Top of SOURCE DATA

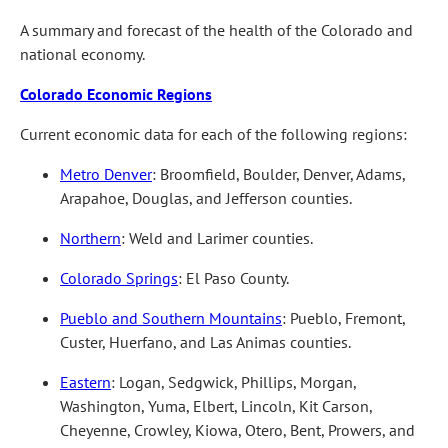
A summary and forecast of the health of the Colorado and
national economy.
Colorado Economic Regions
Current economic data for each of the following regions:
Metro Denver
: Broomfield, Boulder, Denver, Adams,
Arapahoe, Douglas, and Jefferson counties.
Northern
: Weld and Larimer counties.
Colorado Springs
: El Paso County.
Pueblo and Southern Mountains
: Pueblo, Fremont,
Custer, Huerfano, and Las Animas counties.
Eastern
: Logan, Sedgwick, Phillips, Morgan,
Washington, Yuma, Elbert, Lincoln, Kit Carson,
Cheyenne, Crowley, Kiowa, Otero, Bent, Prowers, and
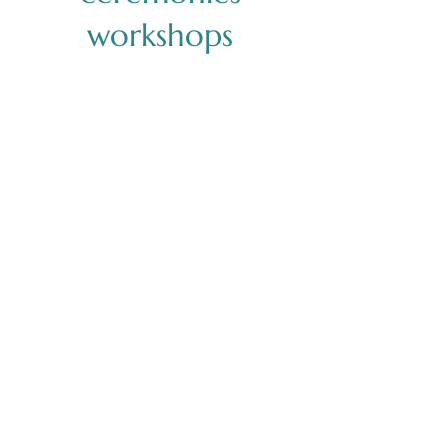
workshops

Bottom of SOURCE DATA

EXERCISE:
Drop the images; return the entries above exactly as they appear.

EXERCISE SOLUTION:
A summary and forecast of the health of the Colorado and
national economy.
Colorado Economic Regions
Current economic data for each of the following regions:
Metro Denver
: Broomfield, Boulder, Denver, Adams,
Arapahoe, Douglas, and Jefferson counties.
Northern
: Weld and Larimer counties.
Colorado Springs
: El Paso County.
Pueblo and Southern Mountains
: Pueblo, Fremont,
Custer, Huerfano, and Las Animas counties.
Eastern
: Logan, Sedgwick, Phillips, Morgan,
Washington, Yuma, Elbert, Lincoln, Kit Carson,
Cheyenne, Crowley, Kiowa, Otero, Bent, Prowers, and
workshops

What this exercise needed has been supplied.